A Fairfield County fertility clinic is among four such practices to agree to a pair of antitrust settlements totaling $1.6 million.
Fertility clinics Reproductive Medicine Associates of CT, which operates offices in Danbury, Norwalk, Stamford, and Trumbull, and the Center for Advanced Reproductive Services — along with practice-management companies Women’s Health USA and In Vitro Science Inc. – reached the settlements, according to Attorney General William Tong.
Tong said the two settlements are the first of their kind in Connecticut involving anticompetitive conduct by a physician practice-management company representing multiple providers.
“Anti-competitive business practices in the health care market hurt patients and families by driving up prices for health care treatments and services,” Tong said. “Infertility services are vitally important for people having difficulty conceiving a child and are extremely expensive. I will hold health care businesses and providers accountable when they engage in anti-competitive practices, and our office stands ready to make sure that all Connecticut markets, not just health care, are open and competitive.”
Women’s Health USA (WHUSA) is a provider of physician practice management services to women’s health providers in several states. In Vitro Science Inc. (IVS) provides strategic and management business services for a network of fertility clinics both in and outside of Connecticut, including representing such practices in contract negotiations with third-party payors.
Reproductive Medicine Associates of CT (RMACT) and The Center for Advanced Reproductive Services (CARS) — the two largest providers of in vitro fertilization (IVF) and other assisted reproductive technology (ART) services in Connecticut — contracted with IVS to provide each practice with strategic and business services.
The Office of the Attorney General’s investigation was initiated after it developed preliminary information of possible price fixing and other anticompetitive conduct during a different investigation involving CARS and RMACT. The evidence revealed that IVS’s relationship with CARS went beyond the typical management and administrative services provided by a physician practice management company.

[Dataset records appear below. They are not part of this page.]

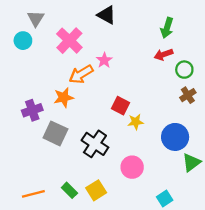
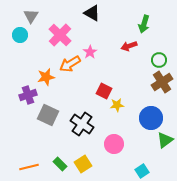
red arrow: (163, 54) -> (129, 46), moved
brown cross: (188, 95) -> (162, 82), size x1.5
orange star: (64, 97) -> (46, 77), moved

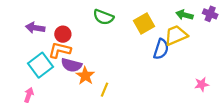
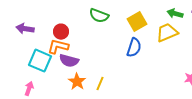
purple arrow: (35, 28) -> (25, 29), moved
blue semicircle: (161, 49) -> (134, 48), moved
cyan square: (40, 65) -> (40, 61), turned -30
orange star: (85, 76) -> (77, 82), moved

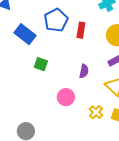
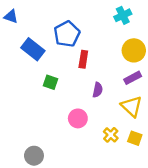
red rectangle: (81, 30) -> (83, 59), moved

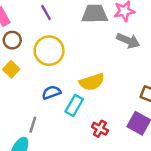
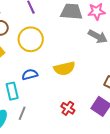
cyan rectangle: (74, 105) -> (12, 91), moved, turned -48
gray line: (33, 125) -> (22, 113), moved

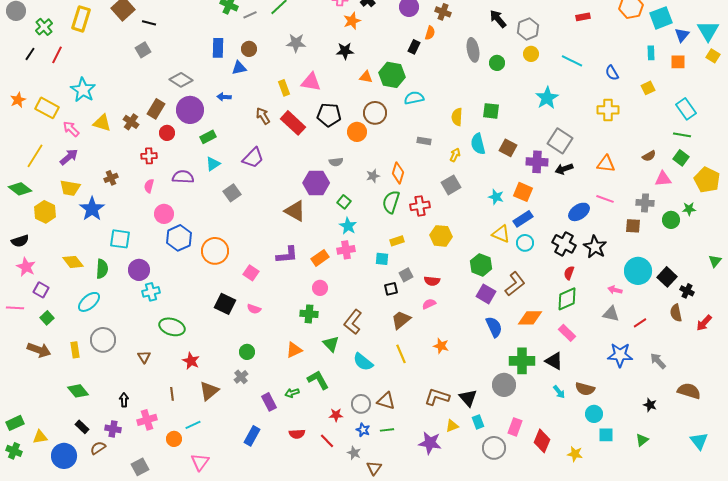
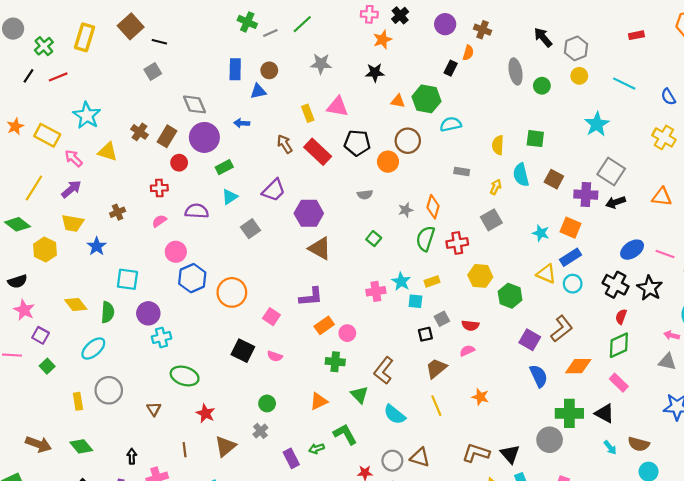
red line: (57, 55) -> (58, 77), turned 42
gray diamond: (181, 80) -> (194, 104), turned 35
yellow cross: (608, 110) -> (664, 137), turned 30
brown cross: (131, 122) -> (140, 132), moved
purple hexagon: (316, 183) -> (309, 213), moved
pink semicircle: (149, 186) -> (159, 221), turned 40
pink line: (605, 199) -> (665, 254), moved
blue star: (92, 209) -> (97, 246), size x0.7
cyan star: (348, 226) -> (401, 281), moved
orange rectangle: (320, 258) -> (324, 325), moved
green hexagon: (481, 265) -> (510, 296), moved
brown arrow: (39, 350) -> (38, 444), moved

Instead, IVS exercised direct and indirect control of CARS’s business operations and finances and received a significant percentage of the net revenues CARS received for providing IVF/ART treatments and services.
At the same time, IVS also provided management and administrative services for RMACT, a potential competitor of CARS. In return for those services, IVS received a fixed management fee and a percentage of the net revenues RMACT received for providing IVF/ART treatment and services. WHUSA, IVS, CARS, and RMACT fully cooperated with the Attorney General’s investigation.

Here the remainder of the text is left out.